Want to know how they’re built? It’s like building a machine that can *see* all possible answers at once—kinda like a time machine for data! 😄

## Powering Llama Cloud Index with our BentoML deployment

In [31]:
from llama_index.indices.managed.llama_cloud import LlamaCloudIndex
from llama_index.llms.openai_like import OpenAILike

LLAMA_CLOUD_API_KEY = os.environ['LLAMA_CLOUD_API_KEY']

kwargs = {
    'dense_similarity_top_k': 10,
    'sparse_similarity_top_k': 20,
    'enable_reranking': True,
    'alpha': 0.5,
    'rerank_top_n': 8
}

alita_index = LlamaCloudIndex(
    name="alita-paper",
    project_name="Default",
    organization_id="bf9b425c-54cb-4182-a93f-8ac6aed04348",
    api_key=LLAMA_CLOUD_API_KEY,
)

mcp_zero_index = LlamaCloudIndex(
    name="mcp-zero-paper",
    project_name="Default",
    organization_id="bf9b425c-54cb-4182-a93f-8ac6aed04348",
    api_key=LLAMA_CLOUD_API_KEY,
)

In [None]:
llm = OpenAILike(
    model="Qwen/Qwen3-8B",
    api_key=os.getenv("BENTO_CLOUD_API_KEY"),
    api_base=f'{os.getenv("qwen3_endpoint_url")}/v1',
    is_chat_model=True,
    is_function_calling_model=True,
    temperature=0,
)

In [33]:
alita_engine = alita_index.as_query_engine(llm=llm, **kwargs)
mcp_zero_engine = mcp_zero_index.as_query_engine(llm=llm, **kwargs)

In [34]:
response = mcp_zero_engine.query("What is MCP zero and how does it work?")
display(Markdown(str(response)))



MCP-Zero is an innovative framework designed to enhance the autonomy of large language models (LLMs) in discovering and utilizing tools dynamically. Unlike traditional approaches that embed all available tools into prompts, MCP-Zero enables LLMs to actively identify their capability gaps and request specific tools on-demand, transforming them into autonomous agents rather than passive selectors.  

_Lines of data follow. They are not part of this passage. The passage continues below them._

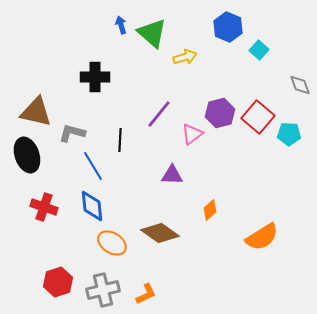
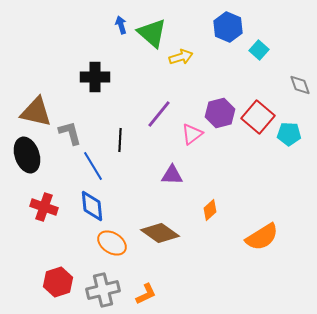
yellow arrow: moved 4 px left
gray L-shape: moved 2 px left; rotated 60 degrees clockwise
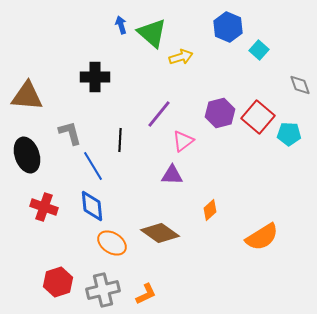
brown triangle: moved 9 px left, 16 px up; rotated 8 degrees counterclockwise
pink triangle: moved 9 px left, 7 px down
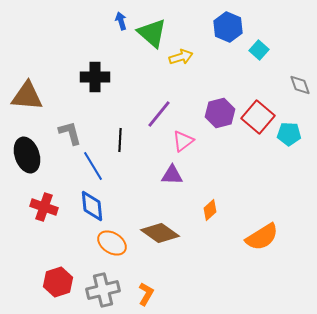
blue arrow: moved 4 px up
orange L-shape: rotated 35 degrees counterclockwise
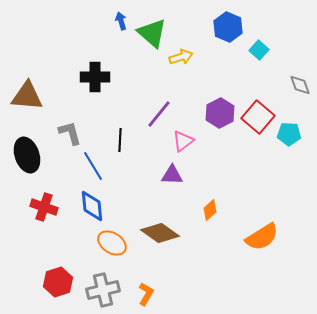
purple hexagon: rotated 12 degrees counterclockwise
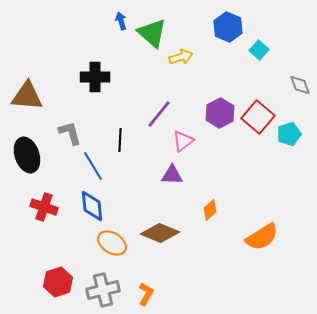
cyan pentagon: rotated 20 degrees counterclockwise
brown diamond: rotated 12 degrees counterclockwise
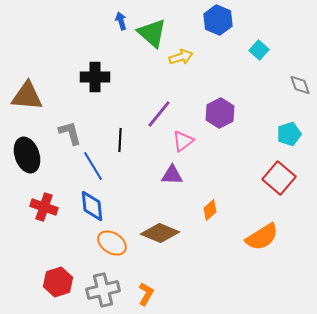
blue hexagon: moved 10 px left, 7 px up
red square: moved 21 px right, 61 px down
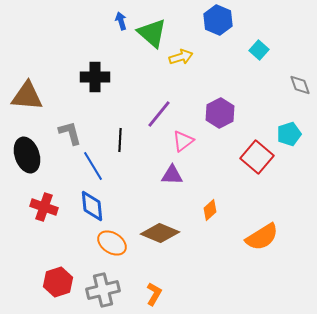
red square: moved 22 px left, 21 px up
orange L-shape: moved 8 px right
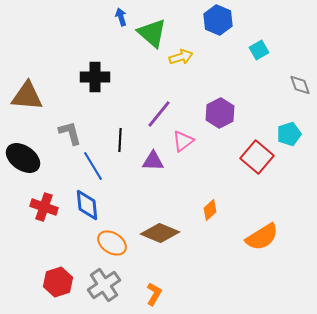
blue arrow: moved 4 px up
cyan square: rotated 18 degrees clockwise
black ellipse: moved 4 px left, 3 px down; rotated 36 degrees counterclockwise
purple triangle: moved 19 px left, 14 px up
blue diamond: moved 5 px left, 1 px up
gray cross: moved 1 px right, 5 px up; rotated 20 degrees counterclockwise
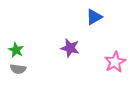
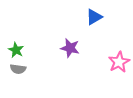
pink star: moved 4 px right
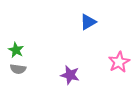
blue triangle: moved 6 px left, 5 px down
purple star: moved 27 px down
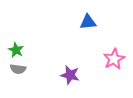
blue triangle: rotated 24 degrees clockwise
pink star: moved 5 px left, 3 px up
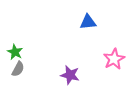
green star: moved 1 px left, 2 px down
gray semicircle: rotated 70 degrees counterclockwise
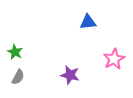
gray semicircle: moved 8 px down
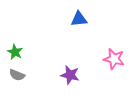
blue triangle: moved 9 px left, 3 px up
pink star: rotated 30 degrees counterclockwise
gray semicircle: moved 1 px left, 2 px up; rotated 84 degrees clockwise
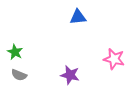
blue triangle: moved 1 px left, 2 px up
gray semicircle: moved 2 px right
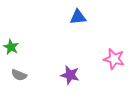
green star: moved 4 px left, 5 px up
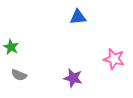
purple star: moved 3 px right, 3 px down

The framework operates through three core mechanisms:  
1. **Active Tool Request**: LLMs generate structured requests to specify their exact tool requirements, ensuring alignment between task needs and available tools.  
2. **Hierarchical Semantic Routing**: A two-stage process filters relevant servers based on platform requirements and ranks tools within those servers using semantic similarity, optimizing precision and reducing search complexity.  
3. **Iterative Capability Extension**: Agents progressively build cross-domain toolchains during task execution, refining their requests and discovering alternative tools as needed, which enhances adaptability and fault tolerance.  

This approach minimizes context overhead, maintains high accuracy in multi-turn interactions, and scales efficiently with expanding tool ecosystems. By prioritizing dynamic, on-demand tool discovery, MCP-Zero addresses limitations of static retrieval methods and supports robust, scalable autonomous agent systems.